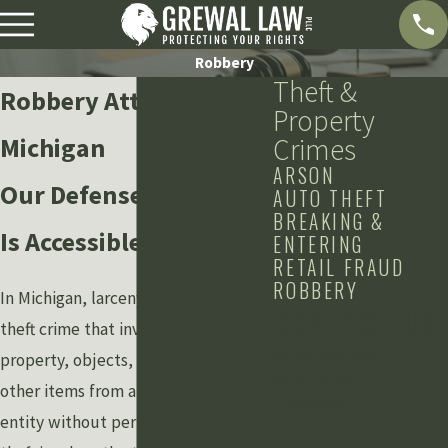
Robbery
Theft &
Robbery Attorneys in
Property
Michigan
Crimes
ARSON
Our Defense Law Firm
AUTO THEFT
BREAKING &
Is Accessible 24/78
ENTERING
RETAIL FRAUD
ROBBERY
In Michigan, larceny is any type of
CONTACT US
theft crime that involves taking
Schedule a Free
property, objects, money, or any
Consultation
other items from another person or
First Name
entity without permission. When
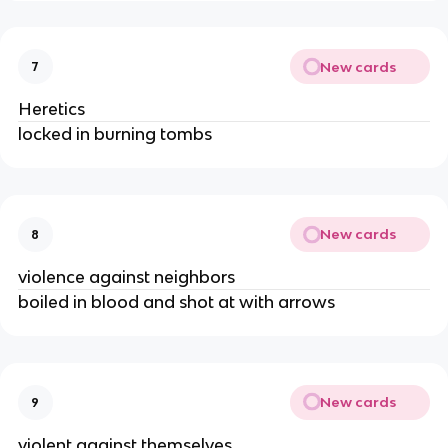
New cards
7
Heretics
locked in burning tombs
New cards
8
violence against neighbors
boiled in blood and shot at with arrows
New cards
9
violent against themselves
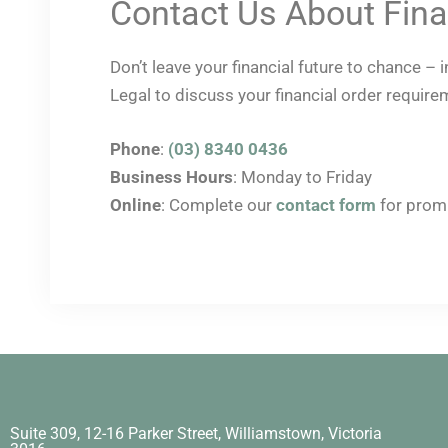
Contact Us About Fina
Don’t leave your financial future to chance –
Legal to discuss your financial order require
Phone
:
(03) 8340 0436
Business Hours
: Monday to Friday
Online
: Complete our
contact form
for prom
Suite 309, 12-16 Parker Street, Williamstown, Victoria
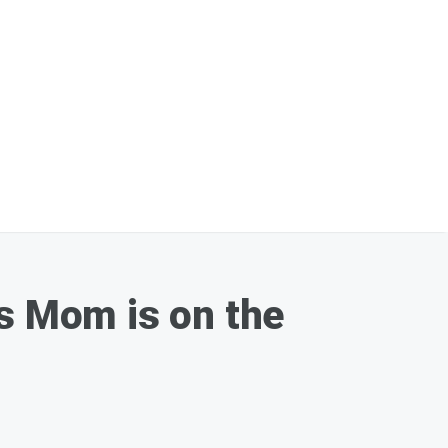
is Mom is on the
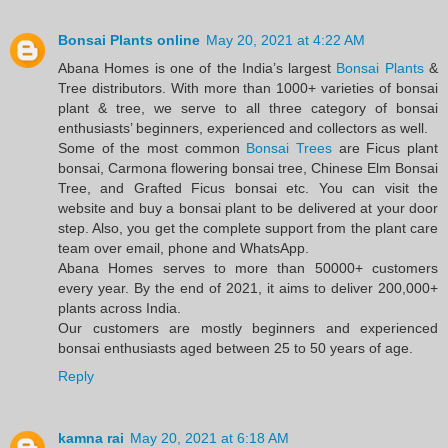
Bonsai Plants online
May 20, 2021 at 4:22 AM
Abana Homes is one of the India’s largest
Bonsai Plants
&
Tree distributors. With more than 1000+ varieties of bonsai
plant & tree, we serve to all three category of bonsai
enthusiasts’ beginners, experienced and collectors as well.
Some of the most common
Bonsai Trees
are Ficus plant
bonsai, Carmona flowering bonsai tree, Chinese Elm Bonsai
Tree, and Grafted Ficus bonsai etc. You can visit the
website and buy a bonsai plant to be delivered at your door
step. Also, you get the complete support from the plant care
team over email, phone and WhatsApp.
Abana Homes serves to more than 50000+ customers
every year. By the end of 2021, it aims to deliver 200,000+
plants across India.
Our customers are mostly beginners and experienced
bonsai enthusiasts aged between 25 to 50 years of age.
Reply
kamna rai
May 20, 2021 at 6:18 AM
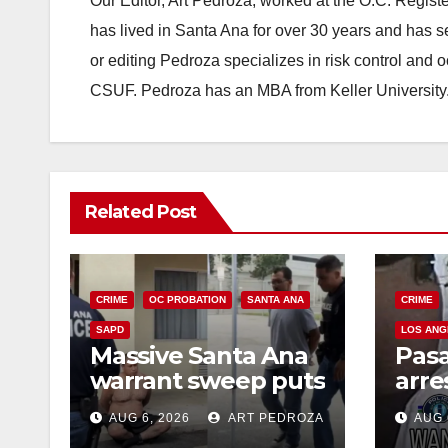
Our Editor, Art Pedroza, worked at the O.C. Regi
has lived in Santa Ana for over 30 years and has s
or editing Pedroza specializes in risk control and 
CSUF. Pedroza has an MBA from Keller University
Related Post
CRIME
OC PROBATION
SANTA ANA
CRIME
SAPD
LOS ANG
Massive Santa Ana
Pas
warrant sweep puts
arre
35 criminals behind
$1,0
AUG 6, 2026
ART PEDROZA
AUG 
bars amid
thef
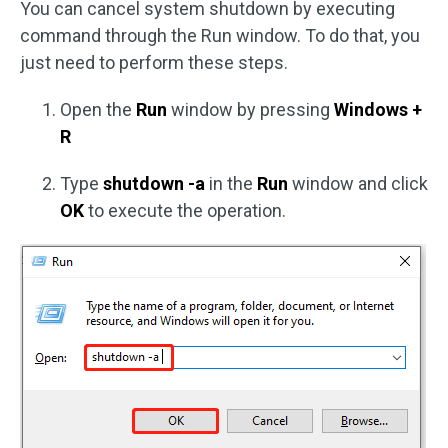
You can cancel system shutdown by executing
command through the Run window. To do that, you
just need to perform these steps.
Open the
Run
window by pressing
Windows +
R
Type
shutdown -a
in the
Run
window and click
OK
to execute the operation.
━━━━━━
Requirement: Omit the pictures and give the material again, exactly and in full.

Written solution:
Robbery
Theft &
Robbery Attorneys in
Property
Michigan
Crimes
ARSON
Our Defense Law Firm
AUTO THEFT
BREAKING &
Is Accessible 24/78
ENTERING
RETAIL FRAUD
ROBBERY
In Michigan, larceny is any type of
CONTACT US
theft crime that involves taking
Schedule a Free
property, objects, money, or any
Consultation
other items from another person or
First Name
entity without permission. When
New cards
7
Heretics
locked in burning tombs
New cards
8
violence against neighbors
boiled in blood and shot at with arrows
New cards
9
violent against themselves
Contact Us About Fina
Don’t leave your financial future to chance –
Legal to discuss your financial order require
Phone
:
(03) 8340 0436
Business Hours
: Monday to Friday
Online
: Complete our
contact form
for prom
Suite 309, 12-16 Parker Street, Williamstown, Victoria
is Mom is on the
Bonsai Plants online
May 20, 2021 at 4:22 AM
Abana Homes is one of the India’s largest
Bonsai Plants
&
Tree distributors. With more than 1000+ varieties of bonsai
plant & tree, we serve to all three category of bonsai
enthusiasts’ beginners, experienced and collectors as well.
Some of the most common
Bonsai Trees
are Ficus plant
bonsai, Carmona flowering bonsai tree, Chinese Elm Bonsai
Tree, and Grafted Ficus bonsai etc. You can visit the
website and buy a bonsai plant to be delivered at your door
step. Also, you get the complete support from the plant care
team over email, phone and WhatsApp.
Abana Homes serves to more than 50000+ customers
every year. By the end of 2021, it aims to deliver 200,000+
plants across India.
Our customers are mostly beginners and experienced
bonsai enthusiasts aged between 25 to 50 years of age.
Reply
kamna rai
May 20, 2021 at 6:18 AM
Our Editor, Art Pedroza, worked at the O.C. Regi
has lived in Santa Ana for over 30 years and has s
or editing Pedroza specializes in risk control and 
CSUF. Pedroza has an MBA from Keller University
Related Post
CRIME
OC PROBATION
SANTA ANA
CRIME
SAPD
LOS ANG
Massive Santa Ana
Pas
warrant sweep puts
arre
35 criminals behind
$1,0
AUG 6, 2026
ART PEDROZA
AUG 
bars amid
thef
You can cancel system shutdown by executing
command through the Run window. To do that, you
just need to perform these steps.
Open the
Run
window by pressing
Windows +
R
Type
shutdown -a
in the
Run
window and click
OK
to execute the operation.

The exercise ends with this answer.